On Friday, Prime Minister Justin Trudeau said the government needs to work out the details and may release them as early as Monday. In addition, the government working with banks to provide small businesses loans of up to $40,000 interest-free for a year, with up to $10,000 waived for repayment.
"Overall, today’s announcement from government was very positive," chamber CEO Todd Corrigall said in an email. "The 75% wage subsidy will provide tremendous relief to (small and medium businesses) and the additional loan opportunity of $40k with 0% interest should provide some stability in uncertain times."
The 75 per cent wage subsidy would be a significant increase over the 10 per cent wage subsidy program currently offered by the government to businesses, non-profit organizations and charities, which critics said wasn't enough to make a significant difference. The current program is valid for wages paid between March 18 and June 20, and up to a maximum of $1,375 per employee and $25,000 per employer.
Only private companies with taxable capital assets of $15 million or less are eligible for the current rebate.
The rebate is provided in the form a remittance of federal or provincial income tax.

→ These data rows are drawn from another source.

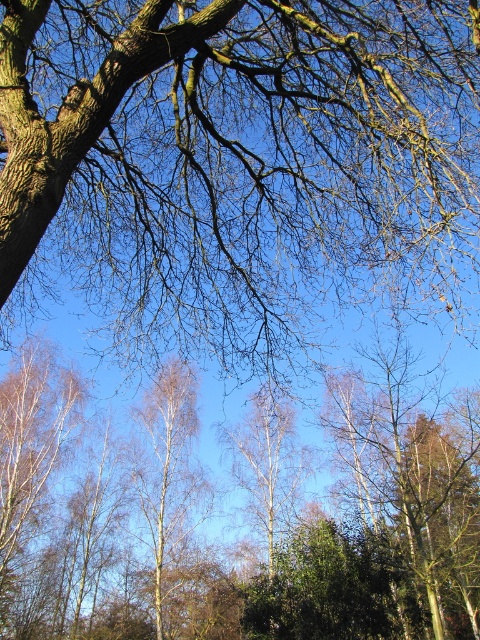 Question: Among these points, which one is nearest to the camera?

Choices:
 (A) (180, 76)
 (B) (186, 529)

Answer: (A)

Question: Does brown rough bark tree at upper left appear over white smooth birch tree at center?

Choices:
 (A) yes
 (B) no

Answer: (A)

Question: Does brown rough bark tree at upper left have a greater width compared to white smooth birch tree at center?

Choices:
 (A) yes
 (B) no

Answer: (A)

Question: Which of the following is the farthest from the observer?

Choices:
 (A) brown rough bark tree at upper left
 (B) white smooth birch tree at center

Answer: (B)

Question: Which point appears farthest from the camera in this image?

Choices:
 (A) (170, 508)
 (B) (377, 44)

Answer: (A)

Question: Can you confirm if brown rough bark tree at upper left is wider than white smooth birch tree at center?

Choices:
 (A) yes
 (B) no

Answer: (A) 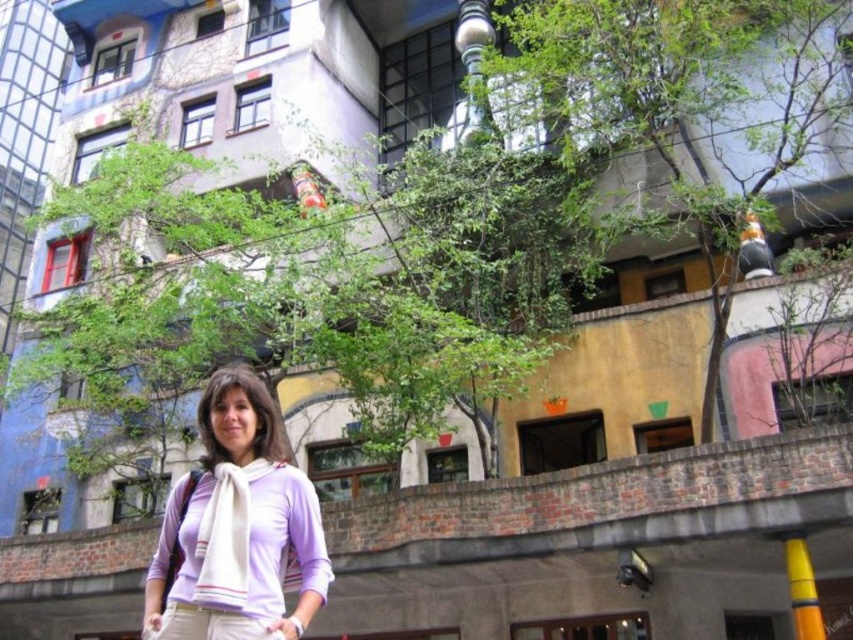 Question: Can you confirm if green leafy tree at center is smaller than green leafy tree at upper center?

Choices:
 (A) no
 (B) yes

Answer: (A)

Question: Among these objects, which one is nearest to the camera?

Choices:
 (A) green leafy tree at center
 (B) green leafy tree at upper center

Answer: (A)

Question: Is green leafy tree at center further to camera compared to green leafy tree at upper center?

Choices:
 (A) yes
 (B) no

Answer: (B)

Question: Which point is closer to the camera?

Choices:
 (A) green leafy tree at center
 (B) green leafy tree at upper center

Answer: (A)

Question: Does green leafy tree at center have a larger size compared to green leafy tree at upper center?

Choices:
 (A) yes
 (B) no

Answer: (A)

Question: Which point is closer to the camera taking this photo?

Choices:
 (A) (299, 250)
 (B) (724, 320)
 (C) (260, 605)

Answer: (C) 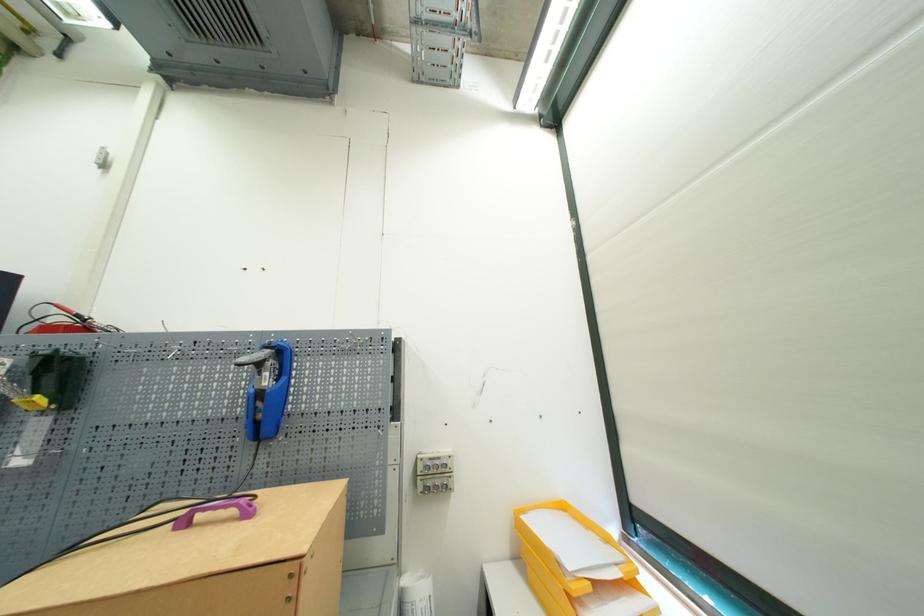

Corrigall the proposed subsidy is a step in the right direction, but but government will need to be responsive as the pandemic situation continues to change.
The chamber of commerce is working on a survey that it hopes to launch next week to get some idea of how local businesses are coping with the crisis.

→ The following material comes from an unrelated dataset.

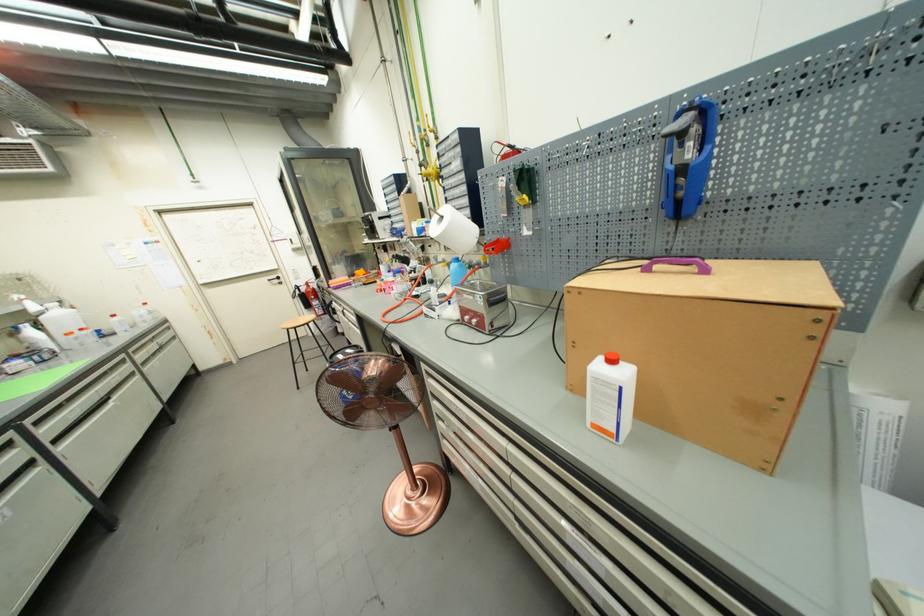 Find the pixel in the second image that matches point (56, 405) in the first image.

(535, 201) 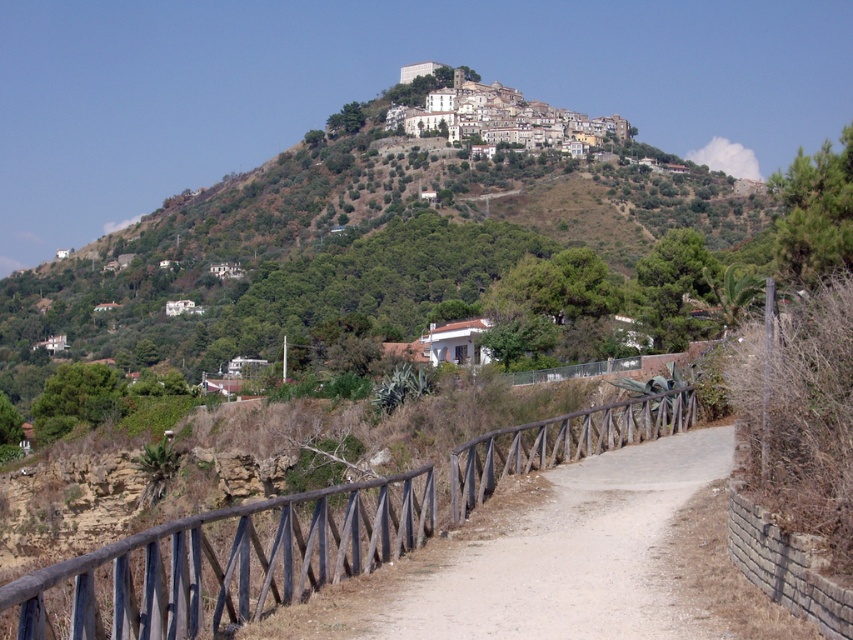 Question: Which point appears closest to the camera in this image?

"(As) part of the larger Chamber network, the BC Chamber survey, garnering more than 8,000 responses province wide, indicated that a significant number of businesses would be considering layoffs," Corrigall said in his email. "We are encouraging the (businesses) to use #SupportPG on social media so our team can continue building the listing of open business and the mitigation strategies they are using to stay open and provide safe products and services to the community."

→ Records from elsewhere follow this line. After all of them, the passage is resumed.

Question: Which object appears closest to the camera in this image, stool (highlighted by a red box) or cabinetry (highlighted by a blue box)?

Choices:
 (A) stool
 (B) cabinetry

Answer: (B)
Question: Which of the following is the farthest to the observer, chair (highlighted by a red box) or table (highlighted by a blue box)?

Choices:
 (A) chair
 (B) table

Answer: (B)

The B.C. Chamber of Commerce survey, released on March 18, showed 64 per cent of respondent companies expected to reduce their staff by half or more – and 25 per cent expected to lay off their entire staff. Nine in 10 businesses reported being impacted by the COVID-19 outbreak, and 83 per cent reported a drop in revenue, business or deal flow.
The full survey results can be found online here https://na2.visioncritical.com/i/stories/shared?id=40a90cac-30f6-4d14-8229-ab830000e348.
There are many grants, loans and financing options available for local businesses, Corrigall said, and the chamber has complied a list of resources for business owners on its website www.pgchamber.bc.ca/covid-19-update.
Small Business B.C. has also complied a list of supports for small businesses in B.C., available online here: https://www2.gov.bc.ca/assets/gov/employment-business-and-economic-development/business-management/small-business/covid-19_small_business_supports.pdf.
"It’s important that we support our local businesses now more than ever," Corrigall said. "The recovery of our local economy is contingent on its survival today."